Investigating the Impact of Scaling-Up Screening, Treatment, and Prevention Interventions Targeting Priority Groups for Hepatitis C Virus Elimination in Pakistan


Author: Lim AG, Walker JG, Qureshi H, Mahmood H, Hamid S, Davies CF, Trickey A, Glass N, Saeed Q, Fraser H, Mukandavire C, Hickman M, Martin NK ,May MT, Averhoff F, Vickerman P

Theme: Epidemiology & Public Health Research Year: 2017

Background:
Pakistan has the second-largest hepatitis C virus (HCV) burden worldwide. Despite increasing access to highly effective direct-acting antiviral (DAA) HCV treatment, low diagnosis and referral rates present challenges to treatment scale-up to reach the World Health Organization (WHO) elimination targets of reducing HCV incidence by 90% and HCV-related mortality by 65% by 2030.

Methods:
We developed a dynamic HCV transmission model for Pakistan incorporating screening and treatment, and calibrated to HCV sero-prevalence data from a national survey in 2007 (4.8%), surveys among people who inject drugs (PWID, 56-69%), and HCV prevalence trends between 1994-2014 from blood-donor data. At baseline we assumed current global average referral rates (7% of HCV-diagnosed patients initiate treatment).
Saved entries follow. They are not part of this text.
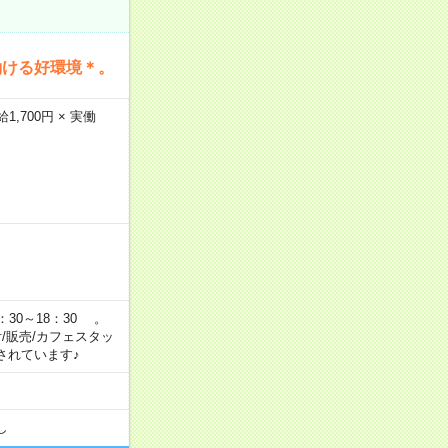
働ける好環境＊。
,700円 × 実働
：30～18：30 。
付/販売/カフェスタッ
されています♪
し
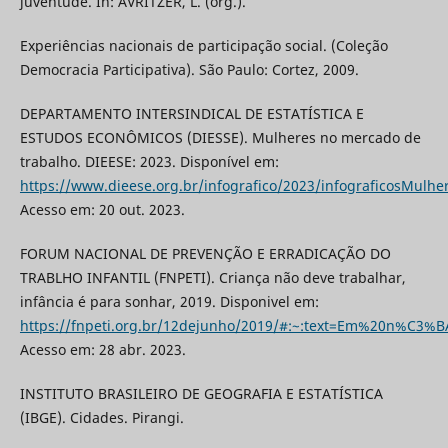
juventude. In: AVRITZER, L. (org.).
Experiências nacionais de participação social. (Coleção
Democracia Participativa). São Paulo: Cortez, 2009.
DEPARTAMENTO INTERSINDICAL DE ESTATÍSTICA E
ESTUDOS ECONÔMICOS (DIESSE). Mulheres no mercado de
trabalho. DIEESE: 2023. Disponível em:
https://www.dieese.org.br/infografico/2023/infograficosMulhe
Acesso em: 20 out. 2023.
FORUM NACIONAL DE PREVENÇÃO E ERRADICAÇÃO DO
TRABLHO INFANTIL (FNPETI). Criança não deve trabalhar,
infância é para sonhar, 2019. Disponivel em:
https://fnpeti.org.br/12dejunho/2019/#:~:text=Em%20n%
Acesso em: 28 abr. 2023.
INSTITUTO BRASILEIRO DE GEOGRAFIA E ESTATÍSTICA
(IBGE). Cidades. Pirangi.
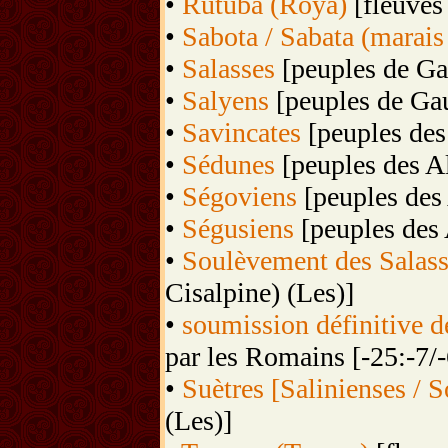
•
Rutuba (Roya)
[fleuves
•
Sabota / Sabata (marais
•
Salasses
[peuples de Ga
•
Salyens
[peuples de Gau
•
Savincates
[peuples des
•
Sédunes
[peuples des A
•
Ségoviens
[peuples des 
•
Ségusiens
[peuples des 
•
Soulèvement des Salass
Cisalpine) (Les)]
•
soumission définitive d
par les Romains [-25:-7/-
•
Suètres [Salinienses / S
(Les)]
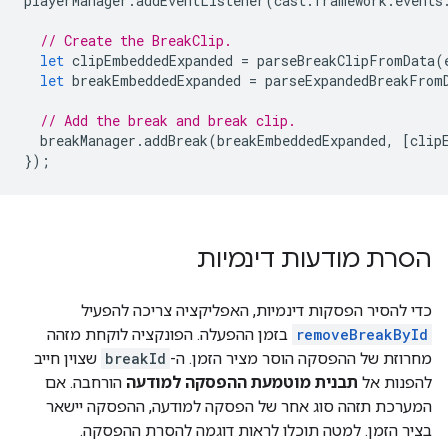
playerManager
.
addEventListener
(
cast
.
framework
.
events
// Create the BreakClip.
let
clipEmbeddedExpanded
=
parseBreakClipFromData
(
let
breakEmbeddedExpanded
=
parseExpandedBreakFrom
// Add the break and break clip.
breakManager
.
addBreak
(
breakEmbeddedExpanded
,
[
clip
});
הסרת מודעות דינמיות
כדי להסיר הפסקות דינמיות, האפליקציה צריכה להפעיל
removeBreakById
בזמן ההפעלה. הפונקציה לוקחת מזהה
מחרוזת של ההפסקה הוסר מציר הזמן. ה-
breakId
שצוין חייב
להפנות אל
תבנית מוטמעת ההפסקה למודעה
הורחבה. אם
המערכת תזהה סוג אחר של הפסקה למודעה, ההפסקה יישאר
בציר הזמן. למטה תוכלו לראות דוגמה להסרת ההפסקה.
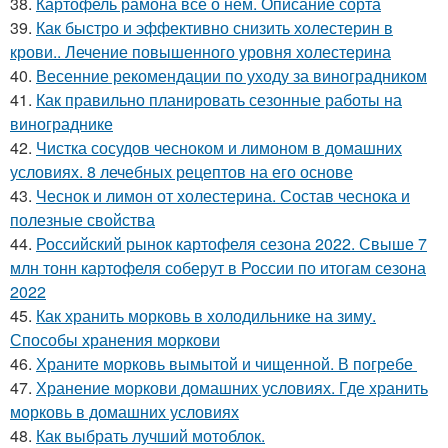
38.
Картофель рамона все о нем. Описание сорта
39.
Как быстро и эффективно снизить холестерин в
крови.. Лечение повышенного уровня холестерина
40.
Весенние рекомендации по уходу за виноградником
41.
Как правильно планировать сезонные работы на
винограднике
42.
Чистка сосудов чесноком и лимоном в домашних
условиях. 8 лечебных рецептов на его основе
43.
Чеснок и лимон от холестерина. Состав чеснока и
полезные свойства
44.
Российский рынок картофеля сезона 2022. Свыше 7
млн тонн картофеля соберут в России по итогам сезона
2022
45.
Как хранить морковь в холодильнике на зиму.
Способы хранения моркови
46.
Храните морковь вымытой и чищенной. В погребе
47.
Хранение моркови домашних условиях. Где хранить
морковь в домашних условиях
48.
Как выбрать лучший мотоблок.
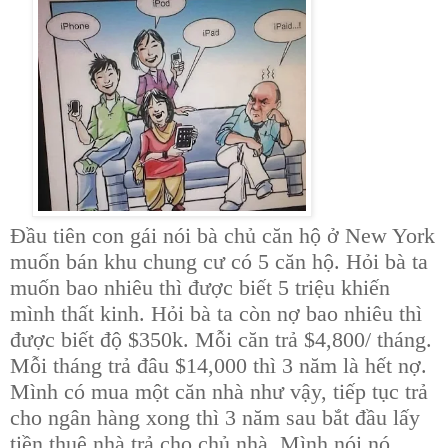
Đầu tiên con gái nói bà chủ căn hộ ở New York
muốn bán khu chung cư có 5 căn hộ. Hỏi bà ta
muốn bao nhiêu thì được biết 5 triệu khiến
mình thất kinh. Hỏi bà ta còn nợ bao nhiêu thì
được biết độ $350k. Mỗi căn trả $4,800/ tháng.
Mỗi tháng trả đâu $14,000 thì 3 năm là hết nợ.
Mình có mua một căn nhà như vậy, tiếp tục trả
cho ngân hàng xong thì 3 năm sau bắt đầu lấy
tiền thuê nhà trả cho chủ nhà. Mình nói nó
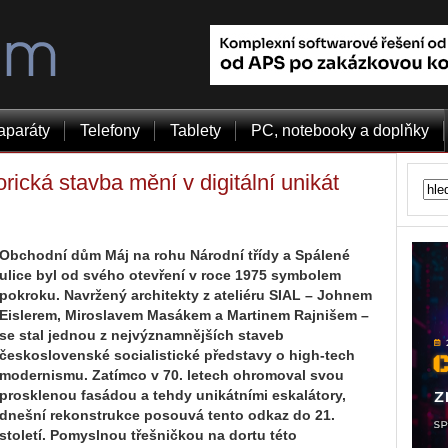
aparáty
Telefony
Tablety
PC, notebooky a doplňky
orická stavba mění v digitální unikát
Obchodní dům Máj na rohu Národní třídy a Spálené
ulice byl od svého otevření v roce 1975 symbolem
pokroku. Navržený architekty z ateliéru SIAL – Johnem
Eislerem, Miroslavem Masákem a Martinem Rajnišem –
se stal jednou z nejvýznamnějších staveb
československé socialistické představy o high-tech
modernismu. Zatímco v 70. letech ohromoval svou
prosklenou fasádou a tehdy unikátními eskalátory,
dnešní rekonstrukce posouvá tento odkaz do 21.
století. Pomyslnou třešničkou na dortu této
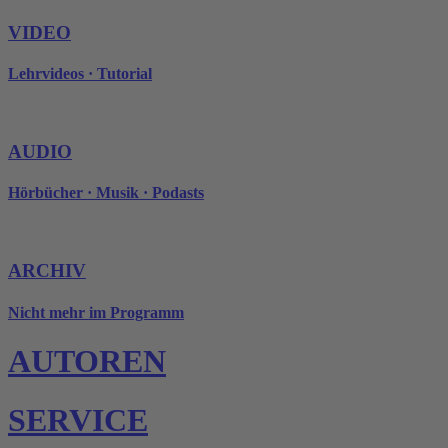
VIDEO
Lehrvideos · Tutorial
AUDIO
Hörbücher · Musik · Podasts
ARCHIV
Nicht mehr im Programm
AUTOREN
SERVICE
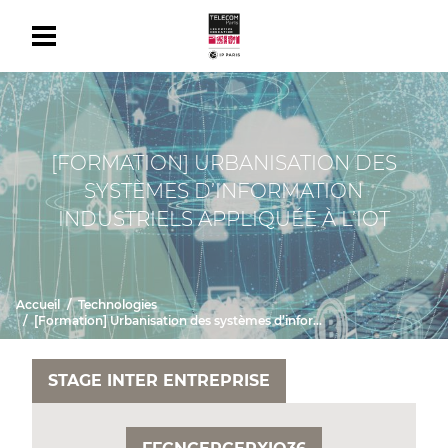
[FORMATION] URBANISATION DES
SYSTÈMES D’INFORMATION
INDUSTRIELS APPLIQUÉE À L’IOT
Accueil
Technologies
[Formation] Urbanisation des systèmes d’information industriels appliquée à l’IoT
STAGE INTER ENTREPRISE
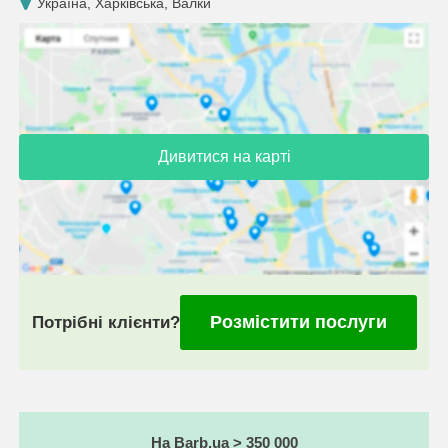
Україна, Харківська, Валки
Дивитися на карті
Розмістити послуги
Потрібні клієнти?
На Barb.ua > 350 000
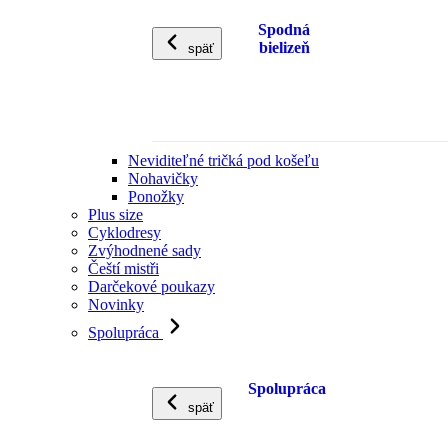
Spodná
bielizeň
späť
Neviditeľné tričká pod košeľu
Nohavičky
Ponožky
Plus size
Cyklodresy
Zvýhodnené sady
Čeští mistři
Darčekové poukazy
Novinky
Spolupráca
Spolupráca
späť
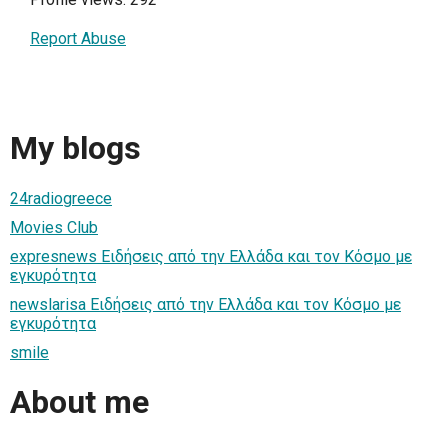
Report Abuse
My blogs
24radiogreece
Movies Club
expresnews Ειδήσεις από την Ελλάδα και τον Κόσμο με
εγκυρότητα
newslarisa Ειδήσεις από την Ελλάδα και τον Κόσμο με
εγκυρότητα
smile
About me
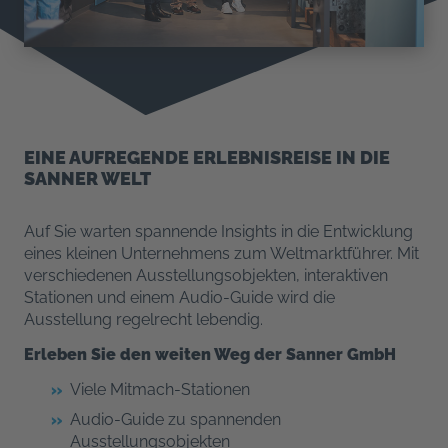
EINE AUFREGENDE ERLEBNISREISE IN DIE
SANNER WELT
Auf Sie warten spannende Insights in die Entwicklung
eines kleinen Unternehmens zum Weltmarktführer. Mit
verschiedenen Ausstellungsobjekten, interaktiven
Stationen und einem Audio-Guide wird die
Ausstellung regelrecht lebendig.
Erleben Sie den weiten Weg der Sanner GmbH
Viele Mitmach-Stationen
Audio-Guide zu spannenden
Ausstellungsobjekten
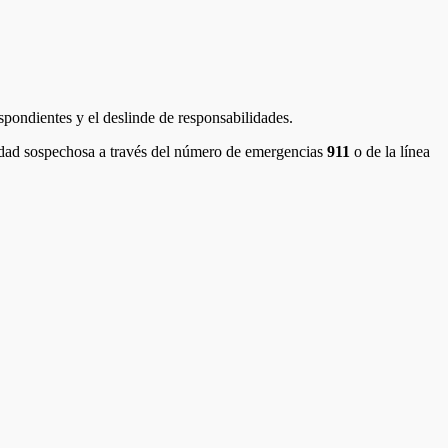
espondientes y el deslinde de responsabilidades.
ividad sospechosa a través del número de emergencias
911
o de la línea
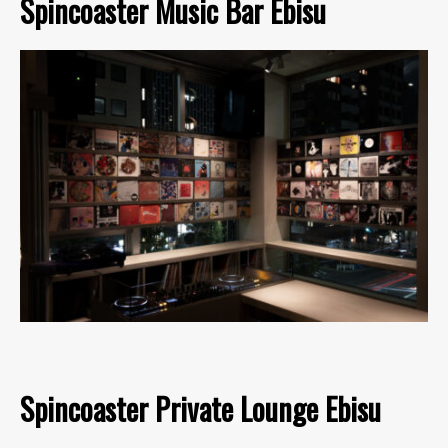
Spincoaster Music Bar Ebisu
Spincoaster Private Lounge Ebisu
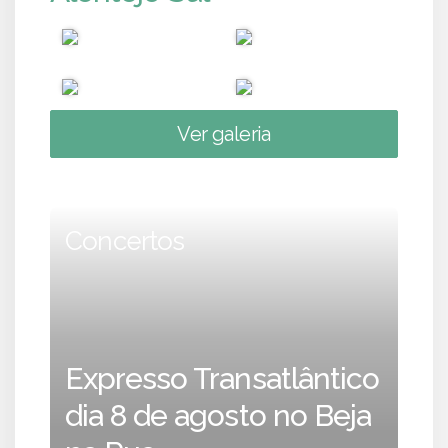
Ver galeria
Concertos
Expresso Transatlântico
dia 8 de agosto no Beja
We projected HCV-burden, including incidence, prevalence, and mortality through 2030, and estimated the impact of screening, DAA-treatment, and prevention interventions to achieve WHO HCV-elimination targets.

Results:
At current referral rates, general population screening at 15% annually (~31 million individuals tested each year) will result in 320,000 annual treatments, with 4 infections averted-per-1000 antibody screenings (IA/1000Ab), and 430-per-1000 treatments (IA/1000T), leading to a modest 21% reduction in incidence, and mortality rising by 13% from 2016-2030.

Maintaining screening numbers, but scaling-up referral rates to 50% will double treatment numbers (660,000 treatments/year), triple infections averted-per-screening (13 IA/1000Ab), increase infections averted-per-treatment by 35% (580 IA/1000T), and reduce incidence by 74% and mortality by 49% from 2016-2030.

Lastly, if screening also covers 80% of PWID and prevention interventions halve PWID-related transmission risk, then HCV-incidence will decrease by 89% and mortality by 52% – close to achieving the elimination targets. This intervention requires fewer treatments (620,000/year), with more infections averted-per-screening (15 IA/1000Ab) and per-treatment (770 IA/1000T).

Conclusion:
Substantial scale-up of screening, referral, treatment, and prevention interventions, especially targeting priority groups such as PWID, are required to maximise impact and achieve WHO-HCV elimination in Pakistan.